Engine Layer
The engine is the central orchestrator. It owns the request lifecycle, drives the scheduler, dispatches work to the executor, and coordinates the iterative generation loop. Two layers exist: the EngineCore (compute-side) and the front-end (LLMEngine / AsyncLLM), connected via IPC.
Architecture: Two-Process Split
Front End vs. Engine Core
In production, vLLM separates the HTTP/user-facing front end from the GPU-facing engine core into distinct processes. This prevents Python GIL contention and lets the engine loop run uninterrupted.
┌──────────────────────────────────┐ IPC (msgspec over socket)
│ FRONT-END PROCESS │◄──────────────────────────────►
│ LLMEngine / AsyncLLM │
│ ├─ InputProcessor │ ┌──────────────────────────┐
│ ├─ OutputProcessor │ │ ENGINE-CORE PROCESS │
│ └─ EngineCoreClient (proxy) │ │ EngineCore │
└──────────────────────────────────┘ │ ├─ Scheduler │
│ ├─ KVCacheManager │
│ └─ Executor → Workers │
└──────────────────────────┘
Single-process fallback: both sides run in one process (debugging/testing)
Ray mode: engine core lives on Ray actors
The boundary is EngineCoreClient. On the client side it serializes EngineCoreRequest structs; on the server side EngineCore deserializes and processes them.
EngineCore
EngineCore — The Main Loop
Source: vllm/v1/engine/core.py
EngineCore is instantiated once. It holds the scheduler, executor, and KV cache config. Its step() method is the main generation loop — called repeatedly until all requests are done.
class EngineCore:
def __init__(self, vllm_config: VllmConfig, ...):
self.scheduler = Scheduler(vllm_config, ...)
self.model_executor = Executor.get_class(vllm_config)(vllm_config)
self.kv_cache_config: KVCacheConfig = self._init_kv_cache()

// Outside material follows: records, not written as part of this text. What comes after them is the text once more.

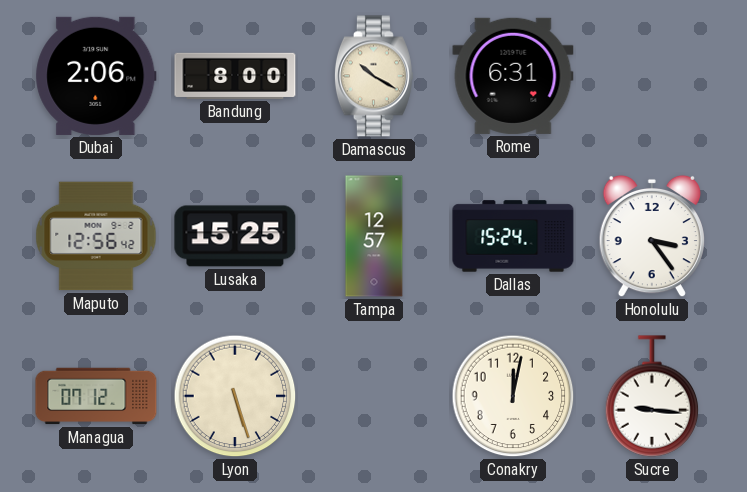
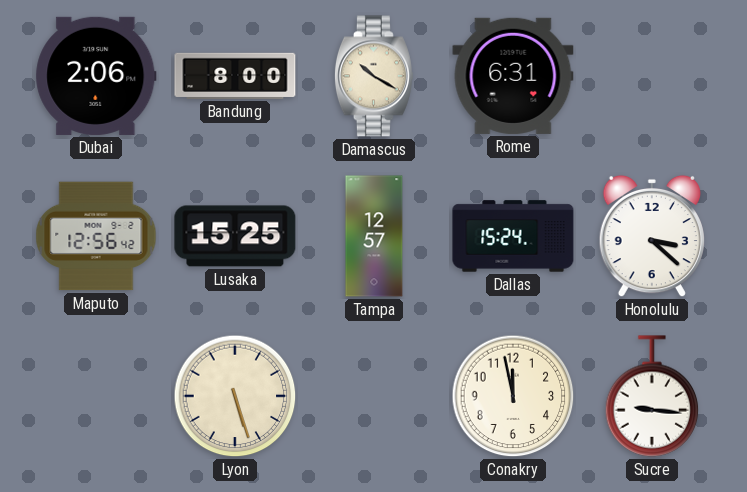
Honolulu: 3:24 -> 3:22
Managua: 07:12 -> none
Conakry: 12:02 -> 11:58
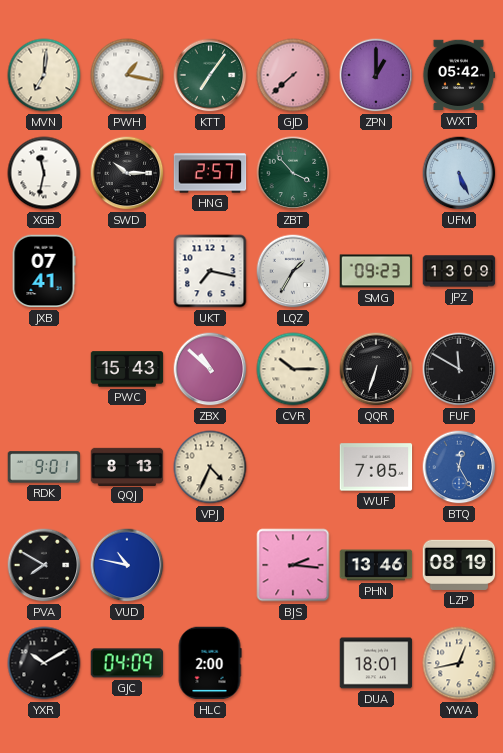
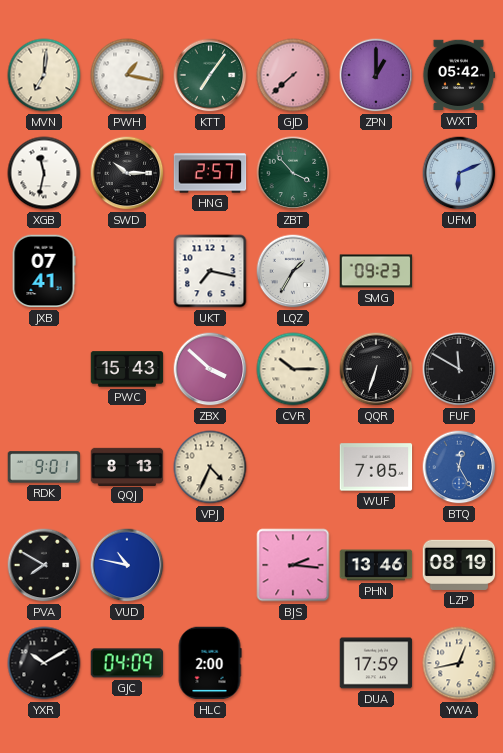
UFM: 5:26 -> 6:11
JPZ: 13:09 -> none
ZBX: 10:52 -> 3:52
DUA: 18:01 -> 17:59
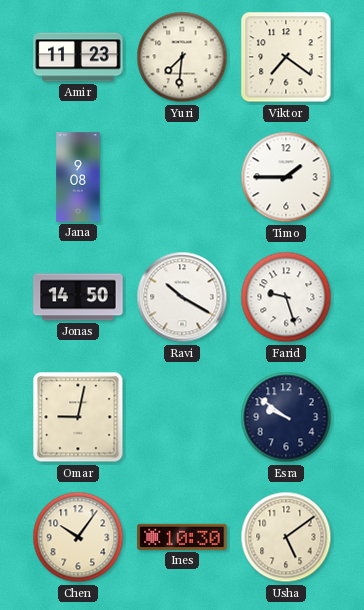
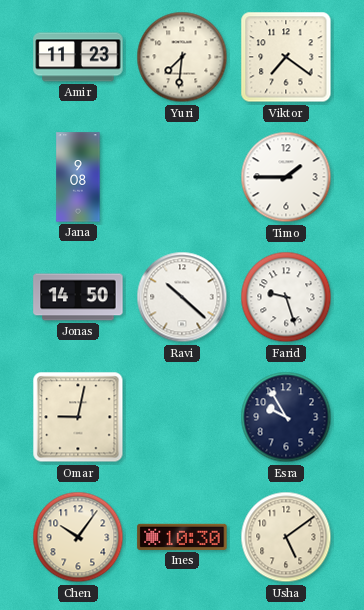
Ravi: 10:20 -> 10:22
Esra: 9:51 -> 9:55
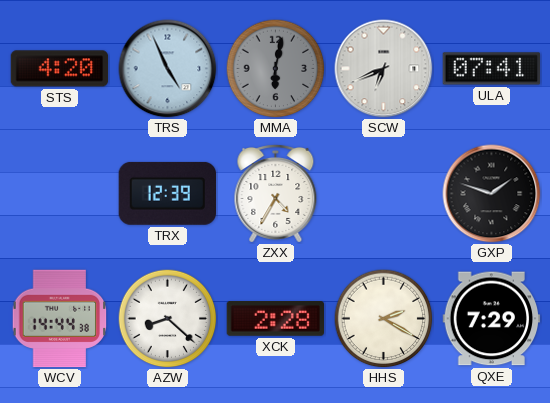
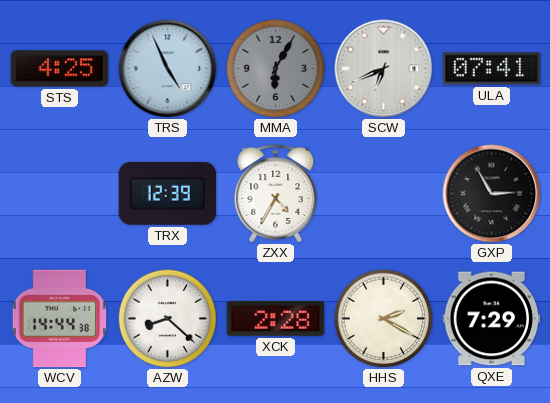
STS: 4:20 -> 4:25
MMA: 6:02 -> 6:05
GXP: 1:48 -> 2:55
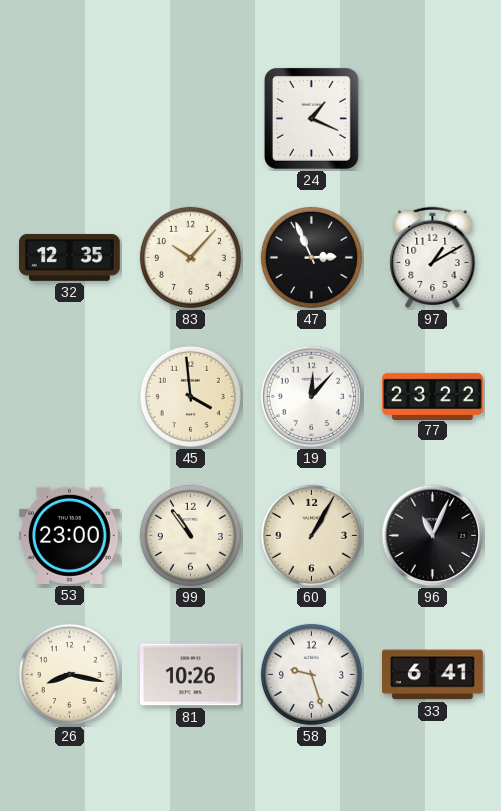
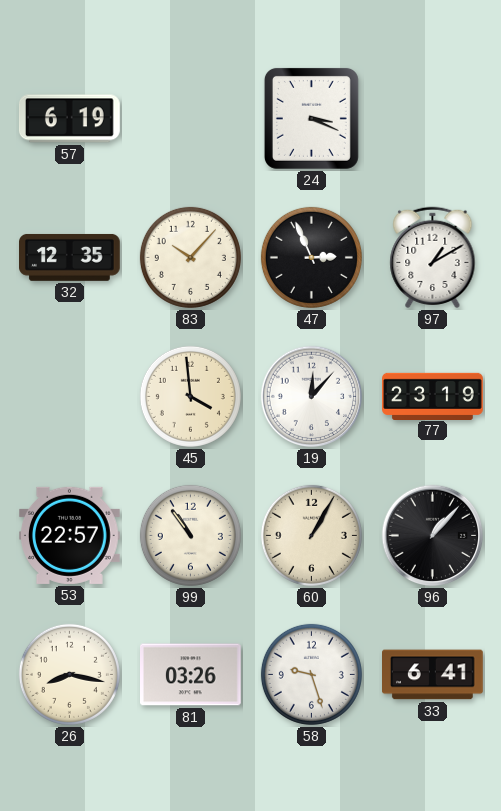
57: none -> 6:19
24: 1:19 -> 3:19
77: 23:22 -> 23:19
53: 23:00 -> 22:57
96: 11:04 -> 1:07
81: 10:26 -> 03:26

def add_request(self, request: EngineCoreRequest) -> None:
# Deserialize and hand to scheduler
self.scheduler.add_request(Request.from_engine_core_request(request))
def step(self) -> tuple[dict[str, EngineCoreOutputs], bool]:
# 1. Scheduler decides what to run this iteration
scheduler_output = self.scheduler.schedule()
# 2. Executor runs the model (may span multiple GPUs)
model_output = self.model_executor.execute_model(scheduler_output)
# 3. Scheduler updates state from results (free blocks, mark done)
engine_core_outputs = self.scheduler.update_from_output(
scheduler_output, model_output
)
return engine_core_outputs, self.scheduler.has_unfinished_requests()
Initialization sequence
Request Lifecycle in EngineCore
Requests move through states managed by Request (vllm/v1/request.py):
class RequestStatus(enum.Enum):
WAITING = "waiting" # in request queue
RUNNING = "running" # being processed this step
PREEMPTED = "preempted" # evicted due to memory pressure
FINISHED_STOP = "finished_stop"
FINISHED_LENGTH = "finished_length"
FINISHED_ABORT = "finished_abort"
class Request:
request_id: str
prompt_token_ids: list[int]
sampling_params: SamplingParams
status: RequestStatus
# Tracking progress
num_computed_tokens: int # tokens whose KV is in cache
output_token_ids: list[int]
stop_reason: int | str | None
Under memory pressure, RUNNING → PREEMPTED (blocks reclaimed) → WAITING (requeued for re-prefill).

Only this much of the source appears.